Il est intéressant de noter que si les auteurs découragent les amendes, concédant qu'elles « désavantagent les pauvres », ils n'ont pas de problème à soutenir que les gens perdent potentiellement leur emploi sauf s'ils accepent la vaccination.
Si les auteurs ne prévoient cette possibilité de sanctions que pour les personnes appartenant à des « groupes hautement prioritaires», la détermination de ceux qui sont jugés hautement prioritaires serait laissée aux autorités chargées de l'application, quelles qu'elles soient.
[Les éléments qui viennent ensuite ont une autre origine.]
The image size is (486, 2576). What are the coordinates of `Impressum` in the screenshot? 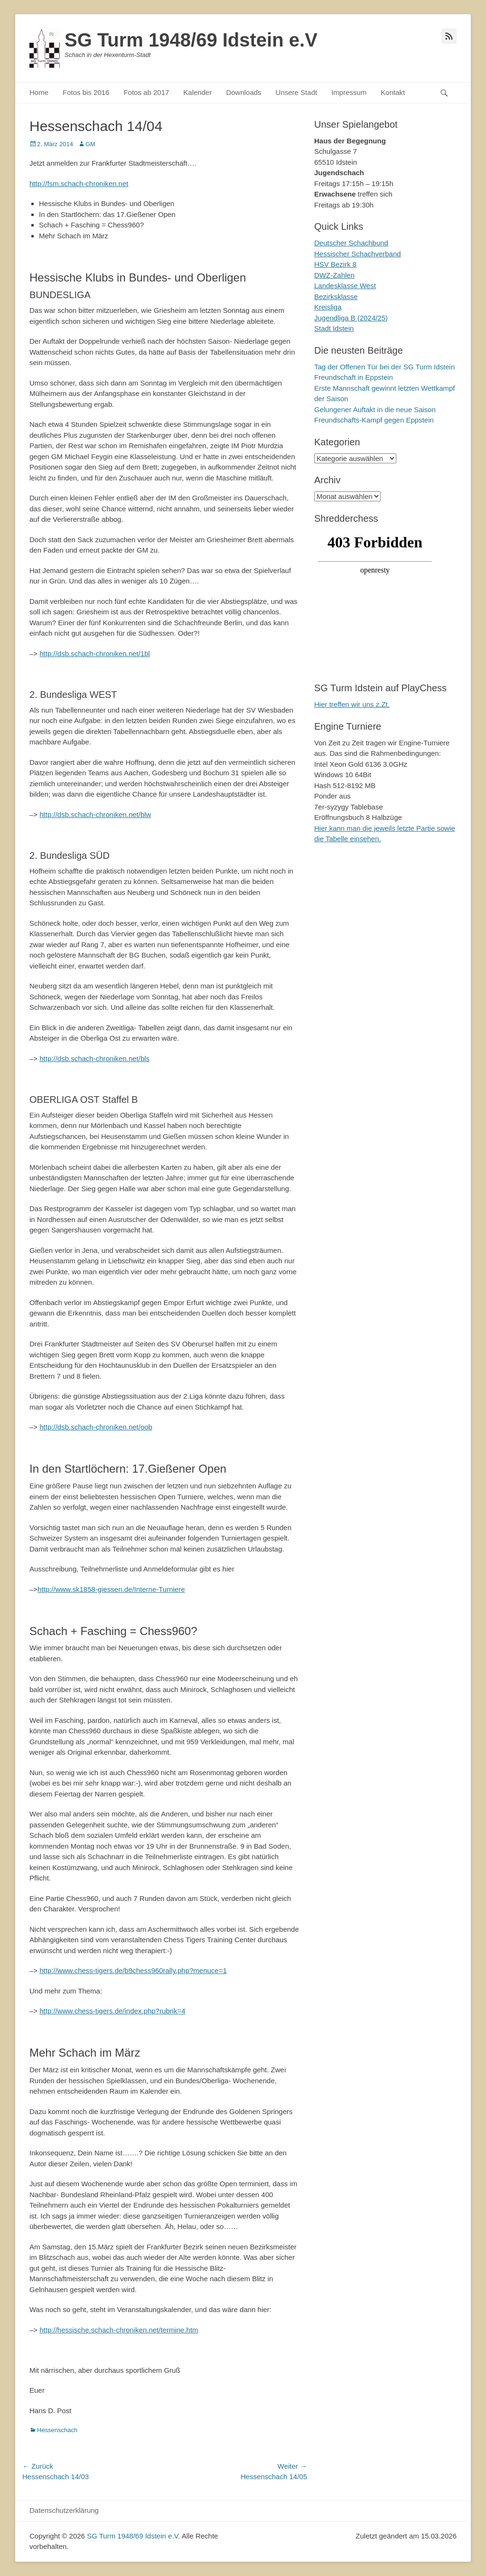 It's located at (348, 92).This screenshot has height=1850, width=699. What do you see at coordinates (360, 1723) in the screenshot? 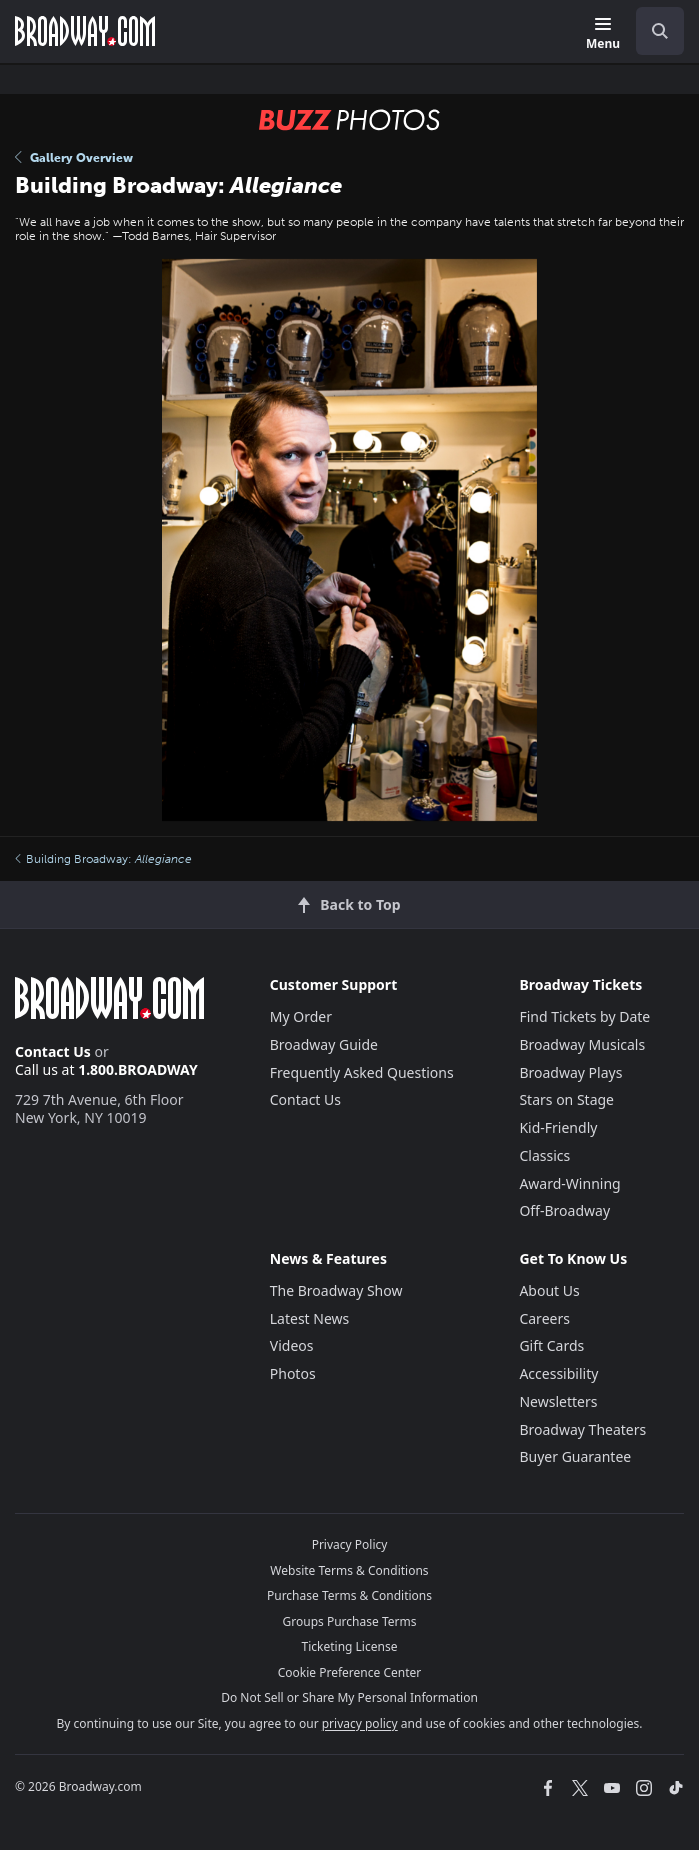
I see `privacy policy` at bounding box center [360, 1723].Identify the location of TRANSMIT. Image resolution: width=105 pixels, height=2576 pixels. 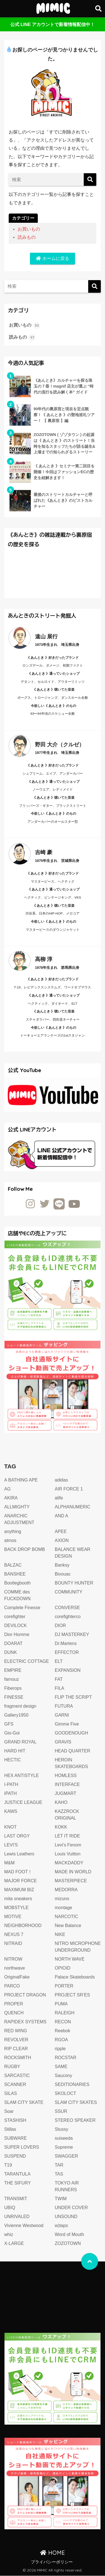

Cela est particulièrement inquiétant si l'on considère que les pauvres sont plus susceptibles d'être considérés comme à haut risque pour contracter le COVID-19.
L'article du NEJM conclut en notant la nécessité pour les décideurs de l'État de renforcer la « confiance du public », afin de ne pas «[éveiller] le soupçon que des raisons de profit plutôt que de santé publique reposent sur de telles propositions [d'imposer une vaccination obligatoire].»
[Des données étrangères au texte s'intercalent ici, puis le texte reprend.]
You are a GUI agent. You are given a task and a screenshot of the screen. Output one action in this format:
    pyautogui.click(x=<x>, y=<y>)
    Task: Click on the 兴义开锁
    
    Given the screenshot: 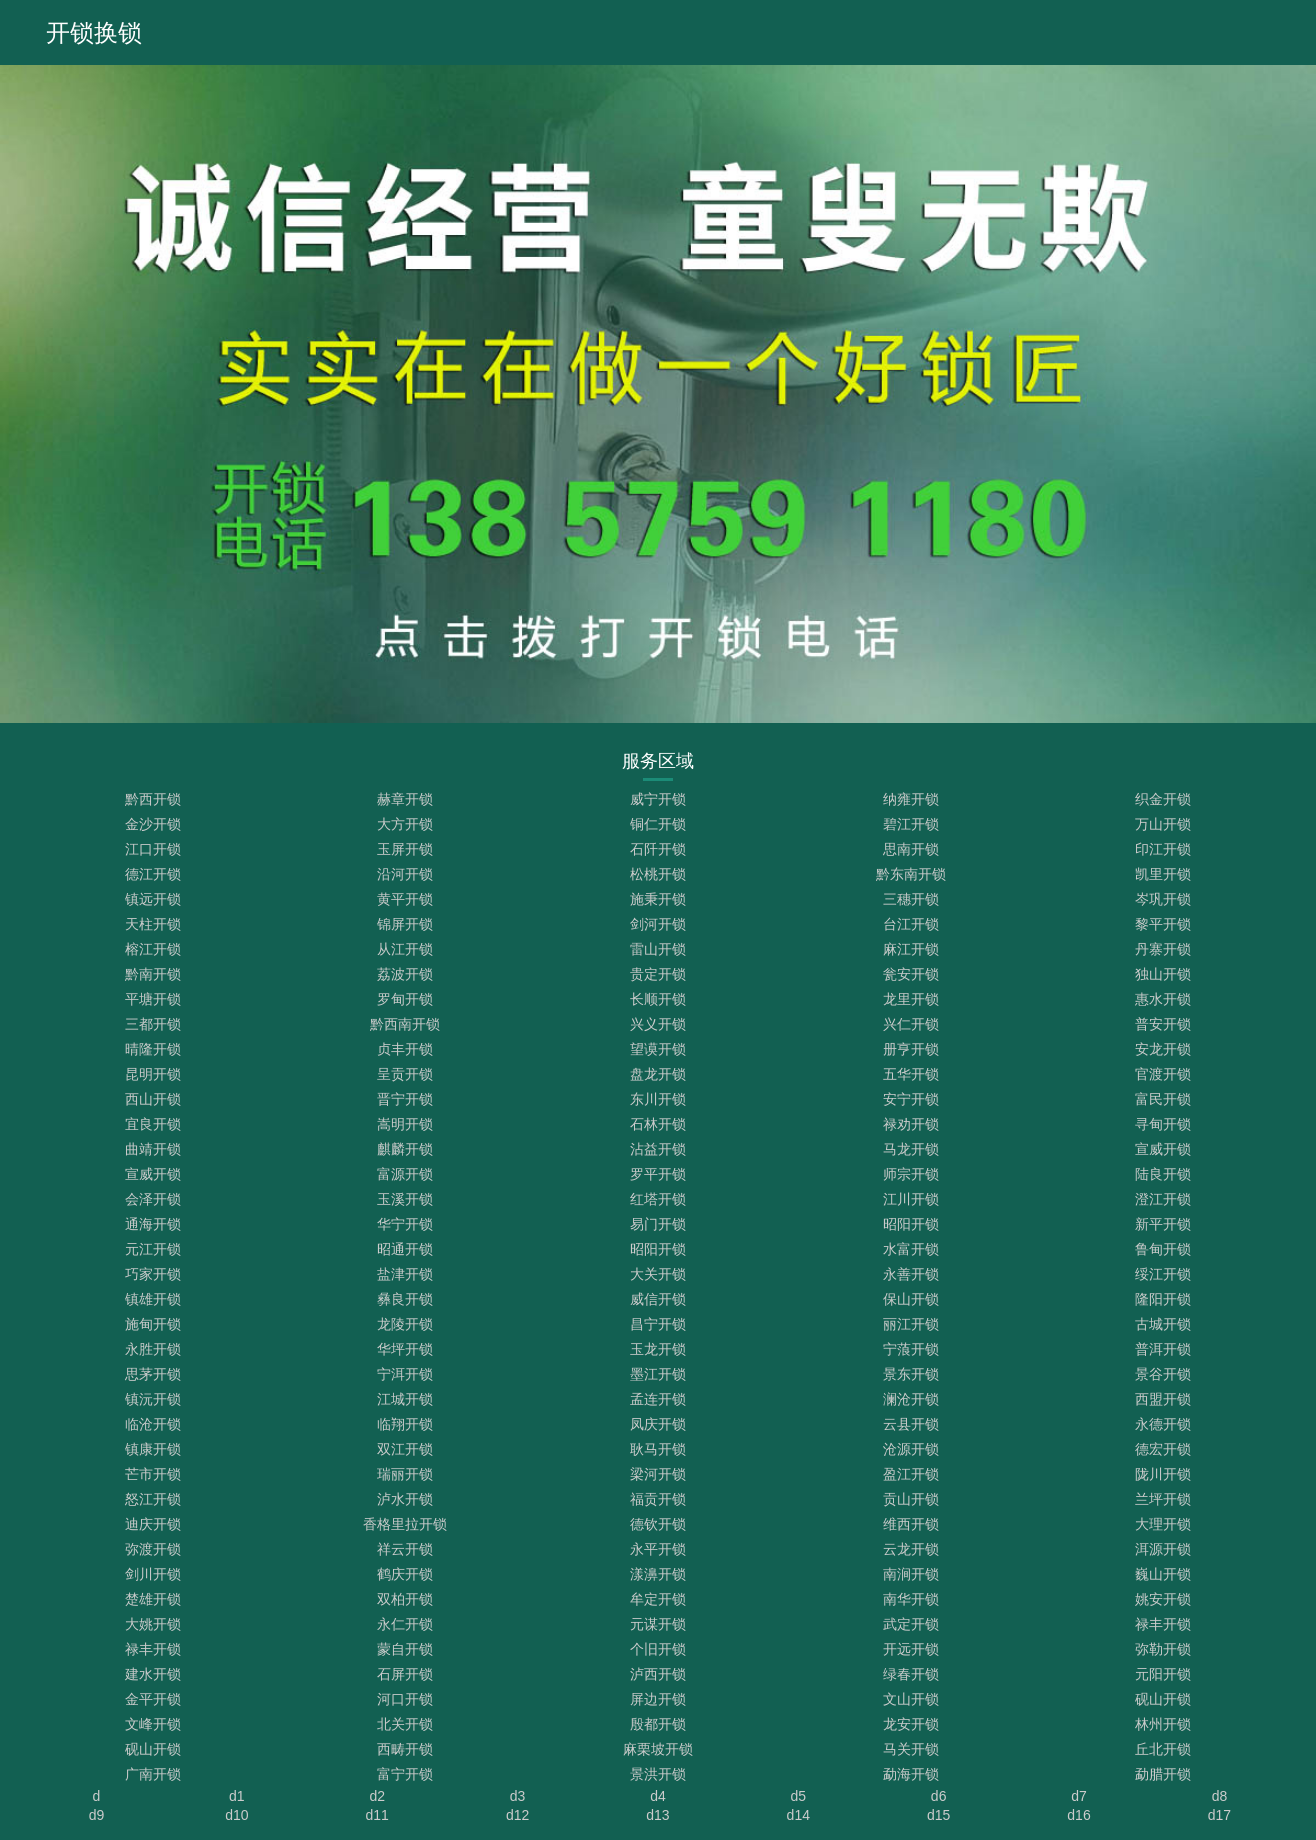 What is the action you would take?
    pyautogui.click(x=658, y=1024)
« Les fabricants de vaccins devraient rester à l'écart », écrivent-ils.
Cela pourrait s'avérer difficile, compte tenu de Moncef Slaoui, ancien dirigeant de GlaxoSmithKline (GSK), le conseiller scientifique en chef pour la quête d'un vaccin COVID-19 par le gouvernement américain, surnommé « opération Warp Speed ».
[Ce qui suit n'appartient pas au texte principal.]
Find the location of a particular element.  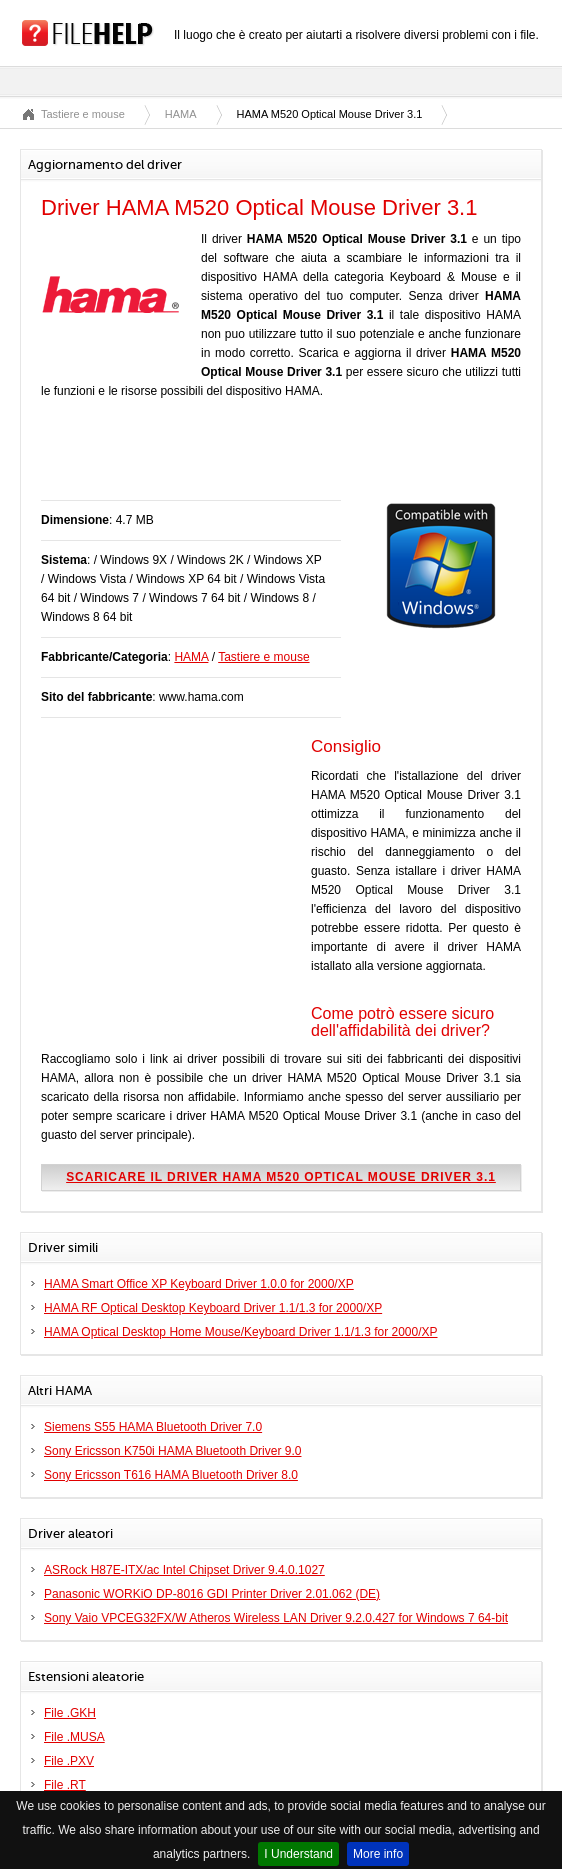

File .RT is located at coordinates (65, 1785).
GSK est la plus grande multinationale de vaccins au monde en termes de chiffre d'affaires et était responsable de ce que le ministère de la Justice des États-Unis a appelé à l'époque le « plus important règlement de fraude en matière de soins de santé de l'histoire des États-Unis ». Slaoui détient actuellement environ 10 millions de dollars en actions GSK.
Et bien que les trois auteurs de l'article du NEJM n'aient divulgué aucun intérêt financier, il est significatif que les trois auteurs puissent être associés à la Fondation Gates - le « plus grand bailleur de fonds de vaccins au monde », autoproclamé.
L'auteur principal Michelle Mello, est originaire de l'Université de Stanford, qui a reçu jusqu'à présent 2,7 millions de dollars de la fondation Gates en 2020. Le co-auteur Ross Silverman est originaire de l'Université de l'Indiana, qui a reçu 3,4 millions de dollars de la Fondation Gates en 2020.
Et peut-être le plus frappant est le lien entre la fondation et le troisième auteur de l'article, Saad Omer, le premier directeur du Yale Institute for Global Health. Le groupe de recherche privé d’Omer est financé à la fois par la Fondation Gates et l’Alliance mondiale pour les vaccins et la vaccination, qui est intimement liée à la Fondation Gates et dont le plus grand bailleur de fonds privé est la Fondation Gates.
« Cet article est un plan révélateur - et horrible - pour l'imposition par l'industrie pharmaceutique de vaccinations obligatoires qui pourraient obliger des centaines de millions d'Américains réticents à se soumettre à une procédure médicale risquée avec des vaccins non fiables, mal testés et inefficaces », a déclaré Robert F. Kennedy , Jr., président de Children's Health Defense. "Le NEJM a une fois de plus confirmé l'avertissement de son ancienne rédactrice en chef Marcia Angell selon laquelle ce journal autrefois renommé est devenu un vaisseau de propagande pour Big Pharma."